Pomysł Herolda poparł między innymi prezes PZPN Zbigniew Boniek, który urodził się w Bydgoszczy i radna sejmiku Elżbieta Krzyżanowska. Prezydent Rafał Bruski zapowiedział, że pomysł przedstawi radnym w czasie sesji Rady Miasta Bydgoszczy.

 

Pojawiają się także negatywne opinie – W Bydgoszczy szerzy się moda na przenoszenie pomników. Zazwyczaj  bardzo niefortunna, nie mająca nic wspólnego z ugruntowaną tradycją. W taki sposób pomnik  przedwojennego bohaterskiego prezydenta miasta Leona Barciszewskiego zamiast na skwerku przed ratuszem został ustawiony na targowym Wełnianym Rynku. Najbardziej zasłużony dla miasta monarcha Polski Kazimierz III Wielki stoi tyłem do Starego Miasta, niebawem – na tle monstrualnego parkingu. A przecież mógłby wjeżdżać do   miłej sercu Bydgoszczy, np. przez Bramę Gdańską (od pl. Teatralnego) czy Bramę Poznańską (od Wełnianego Rynku). Lepiej nie wspominać o kłótniach wokół lokalizacji pomnika Walki i Męczeństwa będącego substytutem naturalnego miejsca kaźni bydgoszczan w miejscu nieistniejącej Zachodniej Pierzei Starego Rynku. Tylko patrzeć, jak ktoś wpadnie na pomysł, by „Przechodzącego przez rzekę” przenieść na  Wyspę Młyńską – czytamy w oświadczeniu Towarzystwa Miłośników Miasta Bydgoszczy w tej sprawie – Powrót „Łuczniczki” na plac Teatralny oznacza dziś zawracanie biegu Brdy przy pomocy kijka. Plac Teatralny nie jest tym samym placem, na którym w 1910 roku postawiono pierwszy raz „Łuczniczkę”. Wtedy była ona fragmentem doskonale zakomponowanej całości z wyjątkowej  urody Teatrem Miejskim zaprojektowanym przez  znamienitego  architekta Heinricha Christiana Seelinga z Berlina, z mostem Staromiejskim  ozdobionym eleganckimi balustradami. Zdaje się też,  że wtedy „Łuczniczka” nieprzypadkowo stanęła przed Teatrem. Jak wieść niosła  modelką, która pozowała Lepckemu była młoda artystka czy też statystka z  bydgoskiego teatru.
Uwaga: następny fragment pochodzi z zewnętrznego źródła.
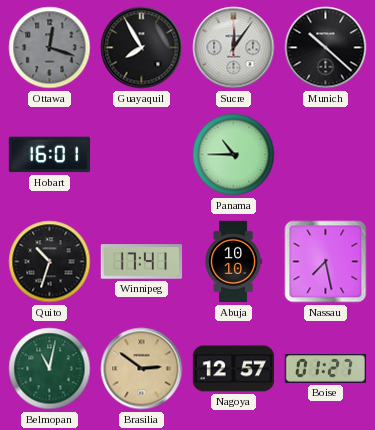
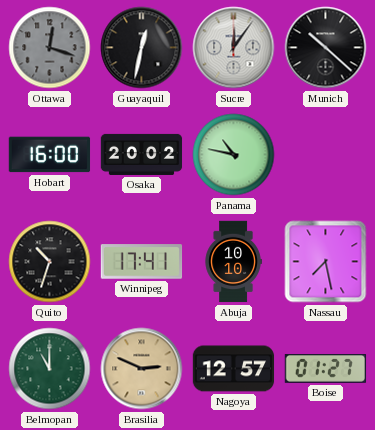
Guayaquil: 7:55 -> 12:32
Hobart: 16:01 -> 16:00
Osaka: none -> 20:02
Panama: 10:45 -> 10:47
Belmopan: 11:02 -> 11:00
Brasilia: 2:51 -> 2:49
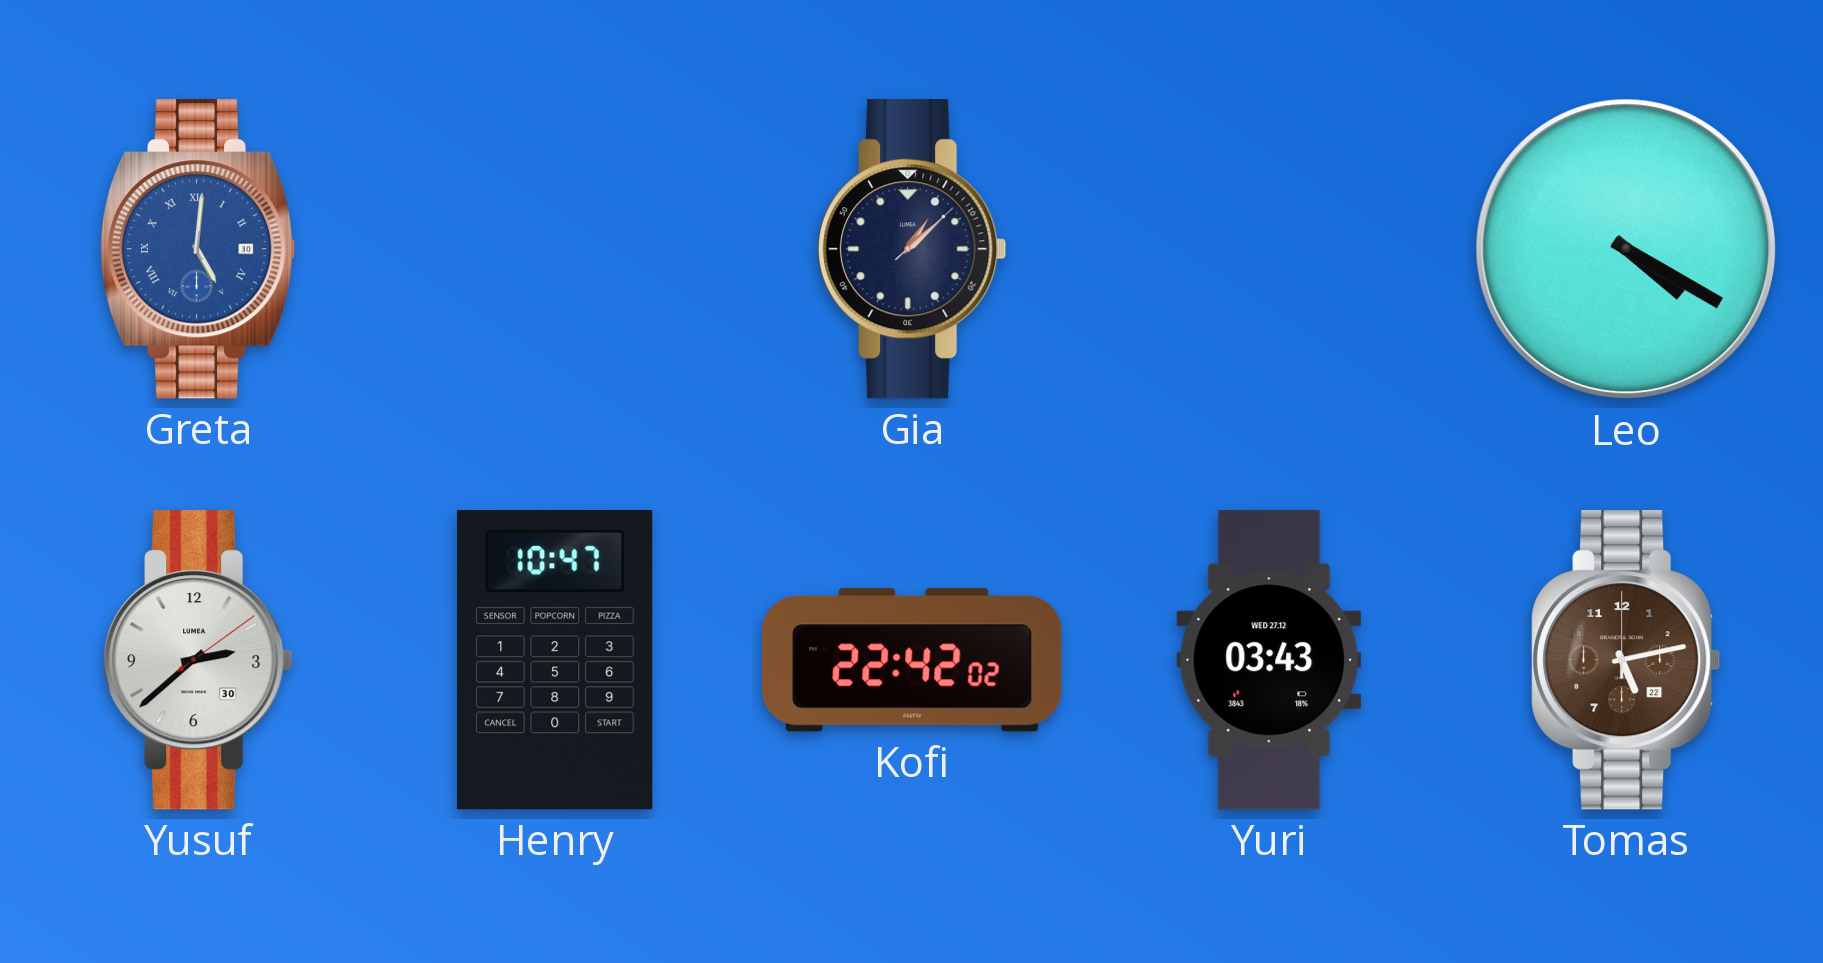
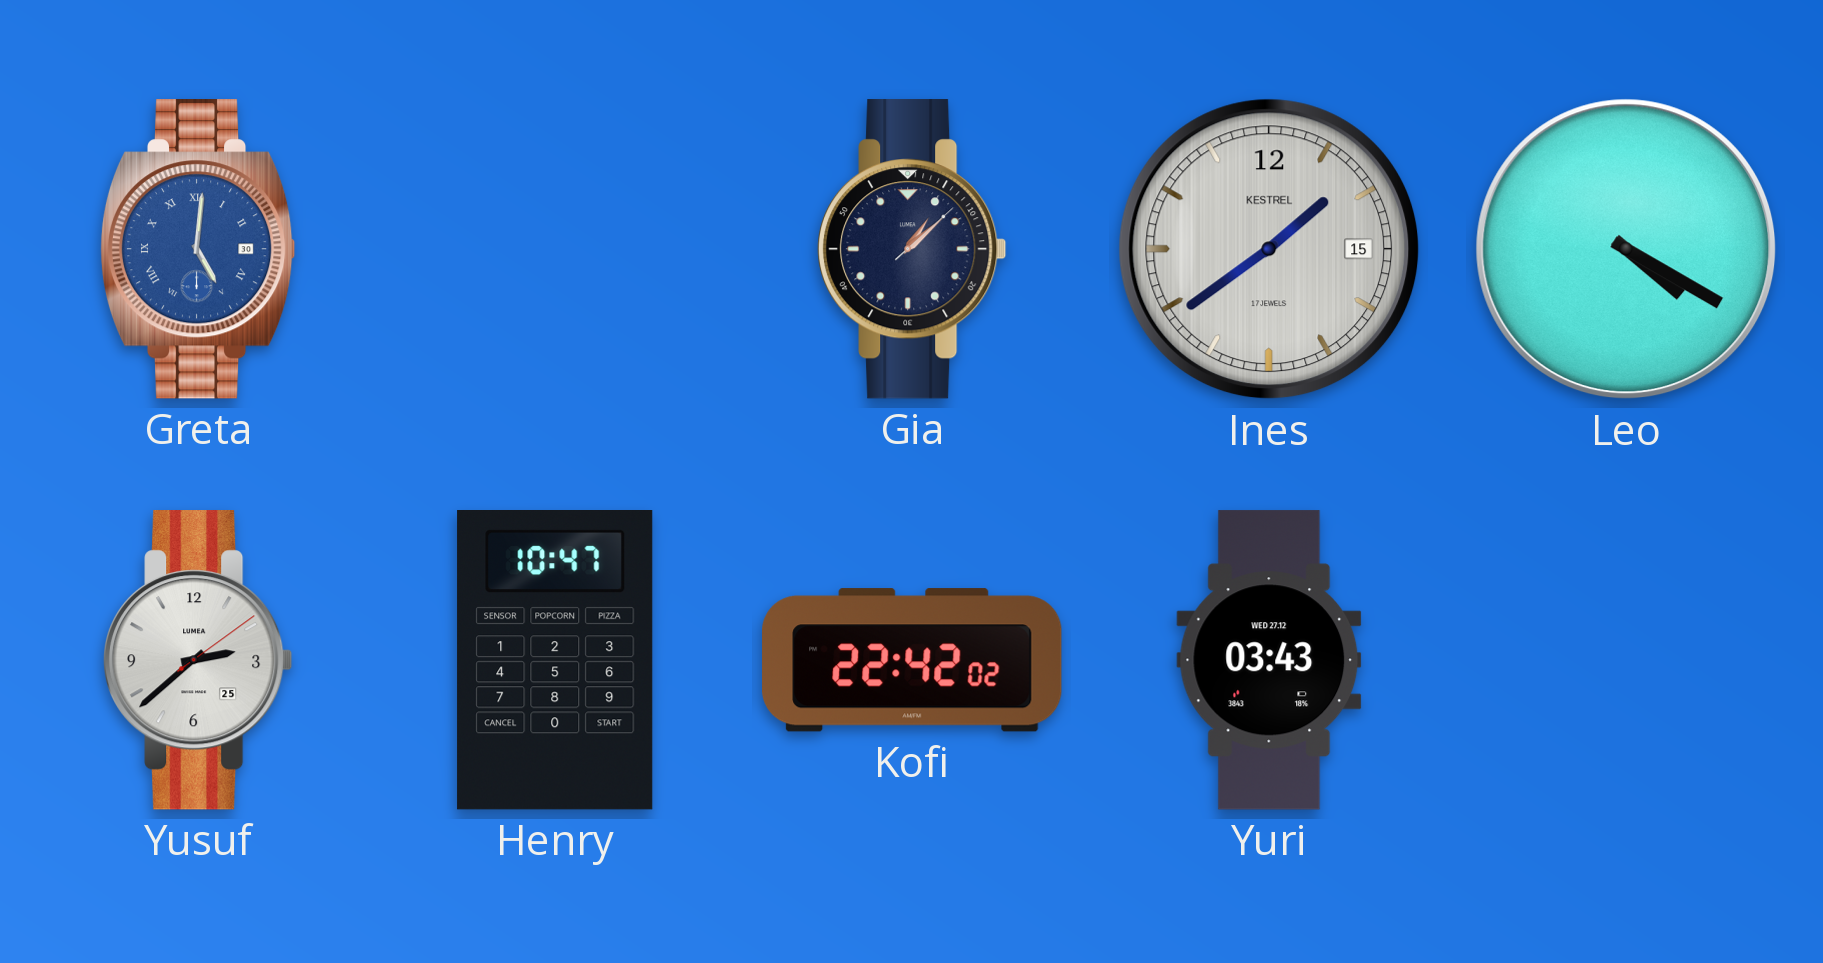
Ines: none -> 1:39
Yusuf date: 30 -> 25
Tomas: 5:13 -> none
Pomysł ten nie podoba się także autorowi wielu książek i dramatów,Jarosławowi Jakubowskiemu – Jeśli chcecie przenieść „Łuczniczkę” z Parku Kochanowskiego na plac Teatralny, to najpierw odbudujcie Teatr Miejski. W przeciwnym razie rzeźba-symbol Bydgoszczy będzie miała w tle pijalnię piwa i klepisko zwane parkingiem.